Directions:
Your answer should be the lines from the one with "来下游终端需求由于公路基建投入有所放缓，叠加沥青产" to the end of the data below, both included, exact and free of pictures.
Top of Exercise material
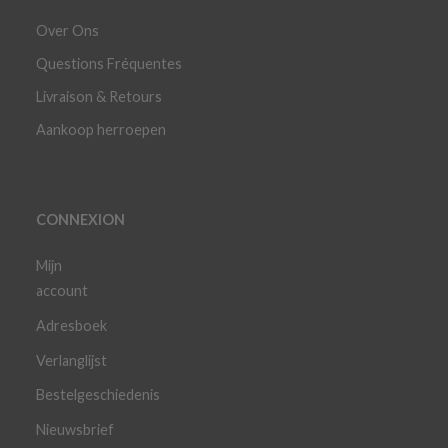
Over Ons
Questions Fréquentes
Livraison & Retours
Aankoop herroepen
CONNEXION
Mijn
account
Adresboek
Verlanglijst
Bestelgeschiedenis
Nieuwsbrief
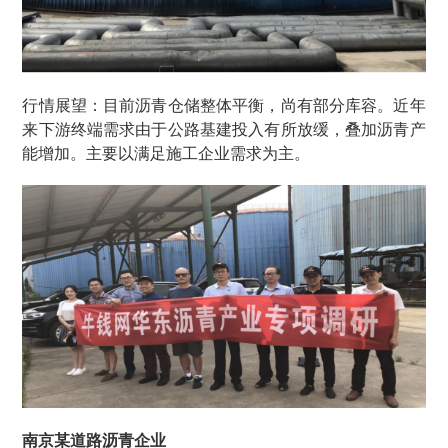
行情展望：目前沥青仓储整体平衡，尚有部分库容。近年
来下游终端需求由于公路基建投入有所放缓，叠加沥青产
能增加。主要以满足施工企业需求为主。
南京某道路沥青企业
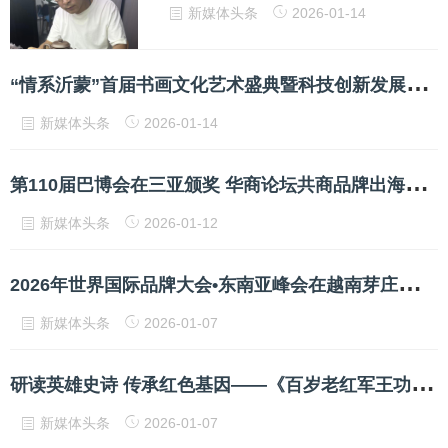
新媒体头条
2026-01-14
“
情系沂蒙”首届书画文化艺术盛典暨科技创新发展大会在京召开
新媒体头条
2026-01-14
第
110届巴博会在三亚颁奖 华商论坛共商品牌出海与自贸港机遇
新媒体头条
2026-01-12
2
026年世界国际品牌大会•东南亚峰会在越南芽庄盛大揭牌 共启品牌经济新篇章
新媒体头条
2026-01-07
研
读英雄史诗 传承红色基因——《百岁老红军王功昌》新书研讨暨红军精神传承座谈会
新媒体头条
2026-01-07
Bottom of Exercise material
Output below:
来下游终端需求由于公路基建投入有所放缓，叠加沥青产
能增加。主要以满足施工企业需求为主。
南京某道路沥青企业
新媒体头条
2026-01-14
“
情系沂蒙”首届书画文化艺术盛典暨科技创新发展大会在京召开
新媒体头条
2026-01-14
第
110届巴博会在三亚颁奖 华商论坛共商品牌出海与自贸港机遇
新媒体头条
2026-01-12
2
026年世界国际品牌大会•东南亚峰会在越南芽庄盛大揭牌 共启品牌经济新篇章
新媒体头条
2026-01-07
研
读英雄史诗 传承红色基因——《百岁老红军王功昌》新书研讨暨红军精神传承座谈会
新媒体头条
2026-01-07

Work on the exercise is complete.